Work-Internet has not been working or slow, hence the slower posting here. I moved to my "permanent" office about two weeks ago. They call it the basement but is on the ground floor in the back. This building was the former residence (palace) of Emperor Haile Selassie and my present space is what used to be the Emperor's kitchen. I am sure it is just one of many kitchen rooms. This office has a very large window, about six feet by four feet, and opens to trees, flowers, and birds. I have a computer and large wooden desk, a large antique looking office cupboard, a couple of other tables and two chairs. There is also a little service window with wood doors which I think the cooks used to hand over coffee or food on trays, perhaps to the kitchen staff. Across from me is a small resource room which is mostly computers for post-graduate students. There is a lavatory around on the other side (squatting), but since it lacks water, will continue using the one on the third floor. A history professor's office is next door.
Last week we had a great meeting about the grant and purchasing library materials for the project. I volunteered to look into out of print dealers who may have Horn of Africa materials. The library has purchased some materials, are in the midst of purchasing some more and hope to purchase other titles soon. It appears that like in other libraries everywhere, theft continues to plague this collection. I volunteered to serve on the library security committee as well.
I received a couple of reference inquries and hope to track down some journal articles. There is no reference desk in our library, surprisingly. I am hoping to use the library with these reference questions and see how it operates as well.
Other: Eid came and went. Great numbers of Muslims were on the streets on that Friday morning as it was declared a holiday. They went to pray outdoors the Stadium in their finest and newest clothes. Sometimes, they would be chanting as they walked to and back and some roads were also closed due the the large numbers of people participating in this religious event.

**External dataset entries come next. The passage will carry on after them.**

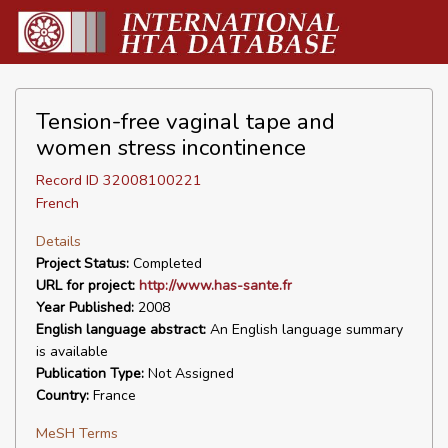
Tension-free vaginal tape and
women stress incontinence
Record ID 32008100221
French
Details
Project Status:
Completed
URL for project:
http://www.has-sante.fr
Year Published:
2008
English language abstract:
An English language summary
is available
Publication Type:
Not Assigned
Country:
France
MeSH Terms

A group of us joined the wildlife society on a trip outside of Addis. First night was in Lake Langano at the Bekele Mola hotel-the water was choppy and very brown looking. It was pleasant to sit outside and have drinks and chat with the others. A few went into the water and enjoyed it. Unfortunately, another small group of loud music users was next to some of our rooms and of course we did not sleep well. A nice breakfast buffet and we were off to Sankale. En route, our bus had a small problem and stopeed in Shasemene to get it fixed. Some of us found a coffee place and enjoyed that and other drinks. In Sankale, we visted the Swayne's hartebeest sanctuary. Evidently, there are only 275 of them and the government is trying to protect these herds. We drove in a Landrover around the tall grass to see these graceful and shy animals and then walked around as well. We saw them grazing but when they noticed our vehicles, got in a line and seemed to dance away. The terrain was full of thorny acacia trees or young shrubs full of thorns and some small wildflowers inbetween. It was hot. We arrived in Wondu Gennett at dark and found our rooms. Some enjoyed the hot springs and waterfalls and some enjoyed the hot springs showers in our rooms before dinner. The next morning, we again had a nice buffet and sat outside. Vervet monkeys eyed our food hoping for scraps. There were also giant vultues circling around. Many took a few leisure hours to enjoy the water, to take photos of the numerous flowers, or to argue with the hotel bill. Just like most hotels in Ethiopia, there are two rates-one for local people and one for foreigners. (sometimes, there are more rate advertised). Since we were a group of 33, we were supposed to get a small discount as well. We proceeded to the Wondu Gennett School of forestry and had a pleasant walk along the trees and shrubs in a rain which lasted for about 30 minutes. Then we lunched there and headed back to Addis and arrived home about 7:30pm. We saw a huge amount of bird life and numerous interesting farming scenes along the way.